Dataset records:
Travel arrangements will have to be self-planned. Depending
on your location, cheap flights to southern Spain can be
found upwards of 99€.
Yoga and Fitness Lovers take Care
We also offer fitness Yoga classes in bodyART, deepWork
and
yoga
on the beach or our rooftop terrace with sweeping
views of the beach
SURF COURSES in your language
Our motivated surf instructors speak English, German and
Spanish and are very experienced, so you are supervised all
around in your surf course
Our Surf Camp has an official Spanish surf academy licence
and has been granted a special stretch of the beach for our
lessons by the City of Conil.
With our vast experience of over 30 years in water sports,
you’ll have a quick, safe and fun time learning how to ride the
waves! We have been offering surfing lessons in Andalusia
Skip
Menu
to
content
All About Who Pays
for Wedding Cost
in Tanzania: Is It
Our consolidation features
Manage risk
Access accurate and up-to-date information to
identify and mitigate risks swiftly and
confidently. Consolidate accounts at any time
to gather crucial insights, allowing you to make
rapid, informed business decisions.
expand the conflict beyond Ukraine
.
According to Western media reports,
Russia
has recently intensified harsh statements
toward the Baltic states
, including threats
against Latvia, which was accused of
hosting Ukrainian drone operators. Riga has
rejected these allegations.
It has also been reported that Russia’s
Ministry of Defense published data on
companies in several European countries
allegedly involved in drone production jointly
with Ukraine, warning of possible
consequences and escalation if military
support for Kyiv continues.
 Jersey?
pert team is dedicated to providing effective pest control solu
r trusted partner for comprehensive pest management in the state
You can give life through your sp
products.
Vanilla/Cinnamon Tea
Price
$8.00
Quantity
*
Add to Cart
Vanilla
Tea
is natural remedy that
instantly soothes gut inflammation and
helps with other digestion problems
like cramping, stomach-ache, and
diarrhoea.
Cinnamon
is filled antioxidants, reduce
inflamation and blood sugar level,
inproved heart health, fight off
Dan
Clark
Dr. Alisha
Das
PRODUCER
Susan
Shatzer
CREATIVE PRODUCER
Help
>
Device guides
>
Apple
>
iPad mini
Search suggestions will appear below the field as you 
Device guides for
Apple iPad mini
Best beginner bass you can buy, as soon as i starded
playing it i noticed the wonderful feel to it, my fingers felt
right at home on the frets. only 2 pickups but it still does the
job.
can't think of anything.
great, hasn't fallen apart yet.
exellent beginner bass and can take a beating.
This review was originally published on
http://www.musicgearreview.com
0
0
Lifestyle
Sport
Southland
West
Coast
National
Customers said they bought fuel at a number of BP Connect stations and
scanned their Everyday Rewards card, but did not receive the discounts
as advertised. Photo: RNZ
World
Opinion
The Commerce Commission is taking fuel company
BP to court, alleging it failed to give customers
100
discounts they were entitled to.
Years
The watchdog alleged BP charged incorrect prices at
...
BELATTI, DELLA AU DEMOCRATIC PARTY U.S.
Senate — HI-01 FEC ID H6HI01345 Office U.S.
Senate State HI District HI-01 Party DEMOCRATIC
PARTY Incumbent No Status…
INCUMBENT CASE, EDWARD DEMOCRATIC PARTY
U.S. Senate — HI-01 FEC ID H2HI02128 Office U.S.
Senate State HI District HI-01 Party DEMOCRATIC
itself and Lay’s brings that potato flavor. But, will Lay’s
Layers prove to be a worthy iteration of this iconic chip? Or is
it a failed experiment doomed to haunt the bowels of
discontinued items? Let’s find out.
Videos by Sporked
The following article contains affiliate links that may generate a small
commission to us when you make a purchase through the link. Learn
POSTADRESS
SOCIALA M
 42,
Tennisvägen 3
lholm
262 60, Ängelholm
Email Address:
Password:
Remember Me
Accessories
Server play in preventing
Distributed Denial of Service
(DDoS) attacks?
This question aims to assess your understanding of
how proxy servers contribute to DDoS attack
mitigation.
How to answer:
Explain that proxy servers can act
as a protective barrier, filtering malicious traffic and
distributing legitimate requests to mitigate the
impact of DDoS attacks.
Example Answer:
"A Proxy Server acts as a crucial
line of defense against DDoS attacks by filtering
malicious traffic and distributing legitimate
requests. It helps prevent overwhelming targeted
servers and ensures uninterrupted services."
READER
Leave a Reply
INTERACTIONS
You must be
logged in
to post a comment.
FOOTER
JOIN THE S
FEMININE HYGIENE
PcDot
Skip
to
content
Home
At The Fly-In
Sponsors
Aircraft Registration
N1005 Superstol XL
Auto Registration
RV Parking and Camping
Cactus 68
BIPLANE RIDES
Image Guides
---
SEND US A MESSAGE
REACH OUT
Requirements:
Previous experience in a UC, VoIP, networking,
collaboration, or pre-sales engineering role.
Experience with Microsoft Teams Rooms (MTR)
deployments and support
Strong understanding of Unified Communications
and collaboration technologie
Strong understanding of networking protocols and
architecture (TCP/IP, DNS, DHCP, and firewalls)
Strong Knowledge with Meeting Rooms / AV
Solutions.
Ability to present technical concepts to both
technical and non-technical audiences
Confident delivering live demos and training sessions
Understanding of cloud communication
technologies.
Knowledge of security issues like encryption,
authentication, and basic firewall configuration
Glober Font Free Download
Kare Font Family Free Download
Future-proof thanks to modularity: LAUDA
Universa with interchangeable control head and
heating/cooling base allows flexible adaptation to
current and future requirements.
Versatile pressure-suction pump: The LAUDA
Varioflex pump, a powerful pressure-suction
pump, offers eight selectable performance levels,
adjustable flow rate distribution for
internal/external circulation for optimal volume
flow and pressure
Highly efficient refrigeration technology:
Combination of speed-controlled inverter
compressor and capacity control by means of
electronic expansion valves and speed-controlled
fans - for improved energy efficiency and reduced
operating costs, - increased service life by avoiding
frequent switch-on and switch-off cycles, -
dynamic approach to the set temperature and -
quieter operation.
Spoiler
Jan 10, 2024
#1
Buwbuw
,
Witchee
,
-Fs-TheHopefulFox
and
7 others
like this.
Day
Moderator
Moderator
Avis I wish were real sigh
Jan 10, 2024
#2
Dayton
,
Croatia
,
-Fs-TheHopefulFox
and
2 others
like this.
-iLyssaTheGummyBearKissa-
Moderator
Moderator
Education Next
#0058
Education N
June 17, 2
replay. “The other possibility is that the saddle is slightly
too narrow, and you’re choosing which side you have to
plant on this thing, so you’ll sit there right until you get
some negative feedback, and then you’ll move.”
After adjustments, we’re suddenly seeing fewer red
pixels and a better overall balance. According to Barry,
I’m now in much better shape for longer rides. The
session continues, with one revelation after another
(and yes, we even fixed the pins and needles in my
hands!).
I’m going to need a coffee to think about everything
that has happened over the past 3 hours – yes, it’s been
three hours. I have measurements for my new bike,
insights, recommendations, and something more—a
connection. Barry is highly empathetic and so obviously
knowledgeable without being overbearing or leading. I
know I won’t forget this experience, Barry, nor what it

Exercise:
Show the lines above that include "published".

Solution for this exercise:
Ministry of Defense published data on
This review was originally published on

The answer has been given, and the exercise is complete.